Da der Beschwerdeführer von sich aus - aus welchem Grund auch immer - aus dem österreichischen Bundesgebiet ausgereist ist und alleine aufgrund dieser Ausreise die Duldung beendet wurde sowie des Umstandes, dass aus der Duldung ein Recht auf Wiedereinreise nach Österreich nicht abgeleitet werden kann, war auf die diesbezüglichen Ausführungen in gegenständlicher Beschwerde nicht weiter einzugehen.

3.2.2. Auf Grund des durchgeführten Ermittlungsverfahrens und des festgestellten Sachverhaltes ergibt sich, dass die Voraussetzungen für eine Entziehung der Karte für Geduldete gemäß § 46a Abs. 3 Z. 2 FPG gegeben waren und die Entziehung der Karte für Geduldete durch das BFA zu Recht erfolgte.

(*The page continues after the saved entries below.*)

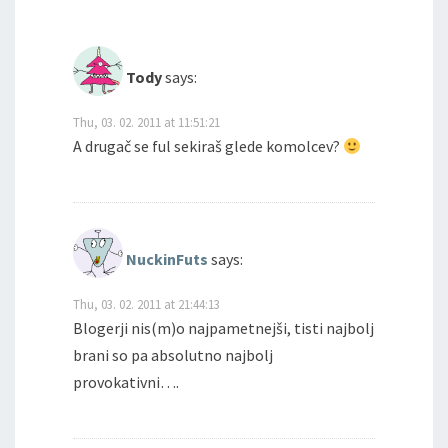
Tody
says:
Thu, 03. 02. 2011 at 11:51:21
A drugač se ful sekiraš glede komolcev?
NuckinFuts
says:
Thu, 03. 02. 2011 at 21:44:13
Blogerji nis(m)o najpametnejši, tisti najbolj
brani so pa absolutno najbolj
provokativni….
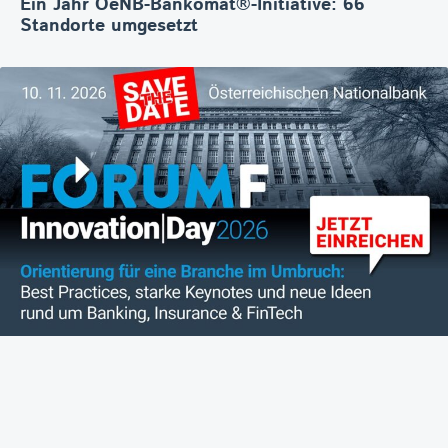
Ein Jahr OeNB-Bankomat®-Initiative: 66
Standorte umgesetzt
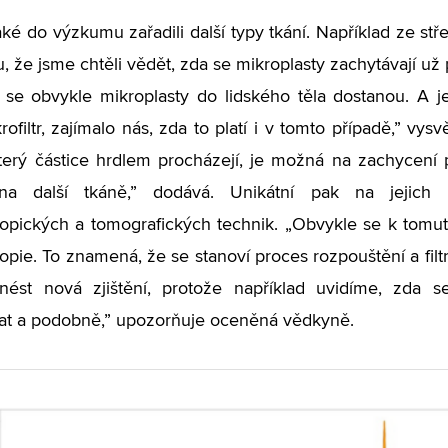
aké do výzkumu zařadili další typy tkání. Například ze st
, že jsme chtěli vědět, zda se mikroplasty zachytávají už 
k se obvykle mikroplasty do lidského těla dostanou. A j
rofiltr, zajímalo nás, zda to platí i v tomto případě,” vy
terý částice hrdlem procházejí, je možná na zachycení p
 na další tkáně,” dodává. Unikátní pak na jejic
kopických a tomografických technik. „Obvykle se k tom
opie. To znamená, že se stanoví proces rozpouštění a filt
nést nová zjištění, protože například uvidíme, zda s
at a podobně,” upozorňuje oceněná vědkyně.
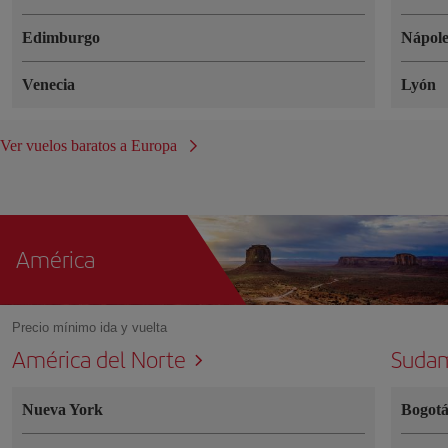
Edimburgo
Nápole
Venecia
Lyón
Ver vuelos baratos a Europa
América
Precio mínimo ida y vuelta
América del Norte
Sudam
Nueva York
Bogot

3.3. Entfall einer mündlichen Verhandlung

Da der Sachverhalt aus der Aktenlage in Verbindung mit der Beschwerde geklärt erscheint, konnte gemäß § 21 Abs. 7 BFA-VG eine mündliche Verhandlung unterbleiben.

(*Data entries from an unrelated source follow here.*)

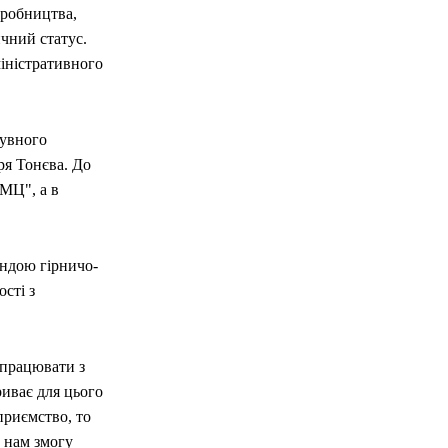
иробництва,
чний статус.
іністративного
бувного
ря Тонєва. До
СМЦ", а в
андою гірничо-
сті з
 працювати з
иває для цього
приємство, то
є нам змогу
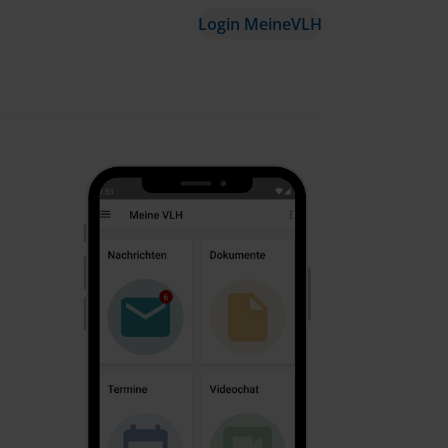
Login MeineVLH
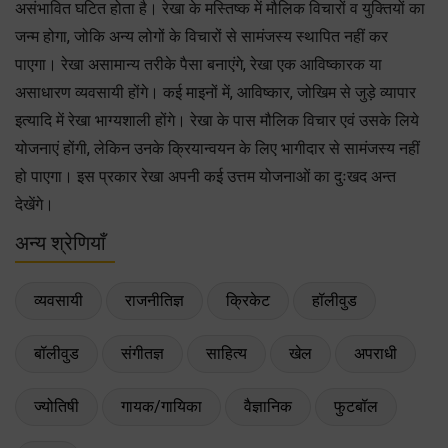
असंभावित घटित होता है। रेखा के मस्तिष्क में मौलिक विचारों व युक्तियों का
जन्म होगा, जोकि अन्य लोगों के विचारों से सामंजस्य स्थापित नहीं कर
पाएगा। रेखा असामान्य तरीके पैसा बनाएंगे, रेखा एक आविष्कारक या
असाधारण व्यवसायी होंगे। कई माइनों में, आविष्कार, जोखिम से जुड़े व्यापार
इत्यादि में रेखा भाग्यशाली होंगे। रेखा के पास मौलिक विचार एवं उसके लिये
योजनाएं होंगी, लेकिन उनके क्रियान्वयन के लिए भागीदार से सामंजस्य नहीं
हो पाएगा। इस प्रकार रेखा अपनी कई उत्तम योजनाओं का दुःखद अन्त
देखेंगे।
अन्य श्रेणियाँ
व्यवसायी
राजनीतिज्ञ
क्रिकेट
हॉलीवुड
बॉलीवुड
संगीतज्ञ
साहित्य
खेल
अपराधी
ज्योतिषी
गायक/गायिका
वैज्ञानिक
फुटबॉल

Im gegenständlichen Fall ist dem angefochtenen Bescheid ein umfassendes Ermittlungsverfahren durch das BFA vorangegangen. Für die in der Beschwerde behauptete Mangelhaftigkeit des Verfahrens ergeben sich aus der Sicht des Bundesverwaltungsgerichtes keinerlei Anhaltspunkte. Vielmehr wurde den Grundsätzen der Amtswegigkeit, der freien Beweiswürdigung, der Erforschung der materiellen Wahrheit und des Parteiengehörs entsprochen. So ist die belangte Behörde ihrer Ermittlungspflicht ausreichend nachgekommen. Der Sachverhalt wurde nach Durchführung eines ordnungsgemäßen Ermittlungsverfahrens unter schlüssiger Beweiswürdigung des BFA festgestellt und es wurde in der Beschwerde das Ergebnis des Ermittlungsverfahrens der belangten Behörde nicht bestritten.

Zu Spruchteil B):

Gemäß § 25a Abs. 1 VwGG hat das Verwaltungsgericht im Spruch seines Erkenntnisses oder Beschlusses auszusprechen, ob die Revision gemäß Art. 133 Abs. 4 B-VG zulässig ist. Der Ausspruch ist kurz zu begründen.

Die Revision gegen die gegenständliche Entscheidung ist gemäß Art. 133 Abs. 4 B-VG nicht zulässig, weil die Entscheidung nicht von der Lösung einer Rechtsfrage abhängt, der grundsätzliche Bedeutung zukommt, zumal er Wortlaut des § 46a FPG im Zusammenhang mit § 31 Abs. 1a FPG klar und eindeutig ist. Sonstigen Hinweise auf eine grundsätzliche Bedeutung der zu lösenden Rechtsfrage liegen keine vor. Konkrete Rechtsfragen grundsätzlicher Bedeutung sind weder in der gegenständlichen Beschwerde vorgebracht worden noch im Verfahren vor dem Bundesverwaltungsgericht hervorgekommen.

Es war somit spruchgemäß zu entscheiden.